Let's see if we can clarify things with a more concrete example.
Example: A CI system
Let's say you were building a CI system (what is CI?) - your users would push code, and you'd have to spin up runners to run tests against that code. You'd see bursts of traffic during your users' business hours, and then significantly less traffic outside of business hours.
For a peak load of 10,000 concurrent CI runs, you'd need a at least 10,000 runners provisioned to avoid queuing. However, at night (off-peak hours) these 10,000 runners would mostly sit idle.
In an ideal world, you'd be able to create or destroy runners as necessary - during peak hours you'd be able to create new ones, and at off-peak hours you'd be able to destroy them. This is the idea for autoscaling.
Autoscaling in cloud providers
It's only possible to create/destroy workers because of cloud providers. At their enormous scale it's possible to offer servers for cheap on small (~1 hour) leases. The most popular technology at the writing of this post is AWS EC2 spot which acts exactly like cloud-hosted VMs, but with large discounts if you provision them for short periods of time.
Another popular technology for autoscaling is Kubernetes' Horizontal Pod Autoscaling, which can be consumed by cloud providers that provide support for it such as Google Kubernetes Engine.
Here are some additional references for autoscaling being provided by cloud providers:
- https://azure.microsoft.com/en-ca/features/autoscale/ (Azure VMs)
- https://docs.microsoft.com/en-us/azure/aks/concepts-scale (Azure containers)
- https://aws.amazon.com/getting-started/hands-on/ec2-auto-scaling-spot-instances/ (AWS VMs)
- https://docs.aws.amazon.com/eks/latest/userguide/horizontal-pod-autoscaler.html (AWS containers)
- https://cloud.google.com/compute/docs/autoscaler (Google VMs)
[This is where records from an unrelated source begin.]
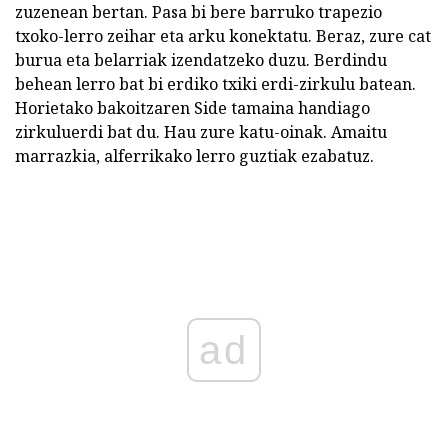
zuzenean bertan. Pasa bi bere barruko trapezio
txoko-lerro zeihar eta arku konektatu. Beraz, zure cat
burua eta belarriak izendatzeko duzu. Berdindu
behean lerro bat bi erdiko txiki erdi-zirkulu batean.
Horietako bakoitzaren Side tamaina handiago
zirkuluerdi bat du. Hau zure katu-oinak. Amaitu
marrazkia, alferrikako lerro guztiak ezabatuz.
ad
- https://cloud.google.com/kubernetes-engine/docs/how-to/horizontal-pod-autoscaling (Google containers)
Autoscaling vs serverless
Autoscaling is usually discussed on the timeline of ~1 hour chunks of work. If you took the concept of autoscaling and took it to its limit, you'd get serverless: Define resources that are quickly started, and use them on the timeline of ~100ms.
For example, a webserver might not exist at all until a visitor first requested a page. Instead, it would be spun up specifically for the request, then the page served, and then shut back down.
Serverless is primarily used for services that are somewhat fast to start, and stateless. You wouldn't run something like a CI run within a serverless framework, but you might run something like a webserver or notification service.
Autoscaling is primarily used for services that are slower to start or require state. You'd likely run a CI job within an autoscaled VM or container, not within a serverless container.
As of 2021, the distinction between the models is becoming quite blurred - serverless containers are becoming popular, and they often run for upwards of 1 hour. Within a few years it's likely that serverless and autoscaling will converge into a single unified interface.